Unit 3: Using an Ecosystem Services Approach for Civic Engagement
After going over the final student presentations, I talked to the class about making a presentation to an outside stakeholder group—members of the university administration who were directly involved in the planning and fundraising for the athletic practice facility. I suggested that I would select one presentation to present our class group work, but that the remainder of the class would be involved in the broader discussion that followed. The stakeholder group included the athletic director and two members of advancement, one of them charged with fundraising for the facility and having recently come from Oberlin College with its state-of-the-art environmental science building (runoff neutral, green roof, recycled water, LEED Gold-certified, etc). Following the presentation, there was back and forth discussion between students and our guests, founded on modeled data of the facility's impact on the rainfall-runoff relationship using different scenarios. This was about as engaged as I have ever seen students in a normal class of 24–30 members, and especially so with the athletes in the room.
Assessments
I used the assessments that we originally designed for the module. There were many of them. It was difficult for students from the perspective that it involved so much more activity inside and outside of class than came before the introduction of the module. In some respects, if I include other modules prior to this, the change will not be so dramatic. I felt each was useful for my assessment of their participation and understanding, so I am not ready to eliminate any of them. I actually added an additional quiz during Unit 1.2 to emphasize the need to read materials prior to class.

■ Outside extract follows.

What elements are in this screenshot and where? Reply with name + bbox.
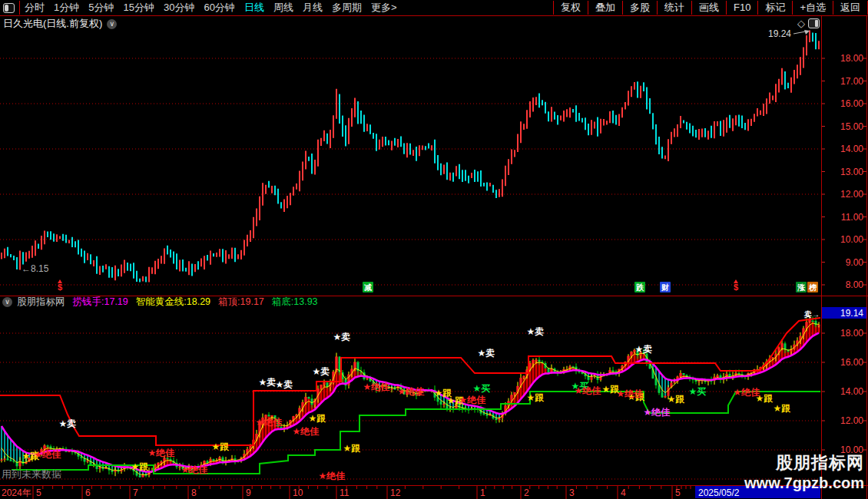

We included a reflective essay in Unit 3.2. I did not use it because of the preparation for the presentation, but I will in the future. Other members of the module team used it, and their results convinced me of its value. In fact, in our modifications of the module, we have incorporated it into the final summative assessment.
Outcomes
My primary goal, both in design and implementation of the module, was to become more acquainted with best practices associated with active teaching. In hindsight, I would add to that list backward design of course activities for assessment purposes and effective assessment of student learning in general. For my students, I hoped for more active engagement by students with material in class and its relation to their daily lives. Student participation in the final presentation and discussion demonstrated to me success in this goal. And the module itself presented them with a tool which they can use in the future if they become in involved land use and land-use change issues.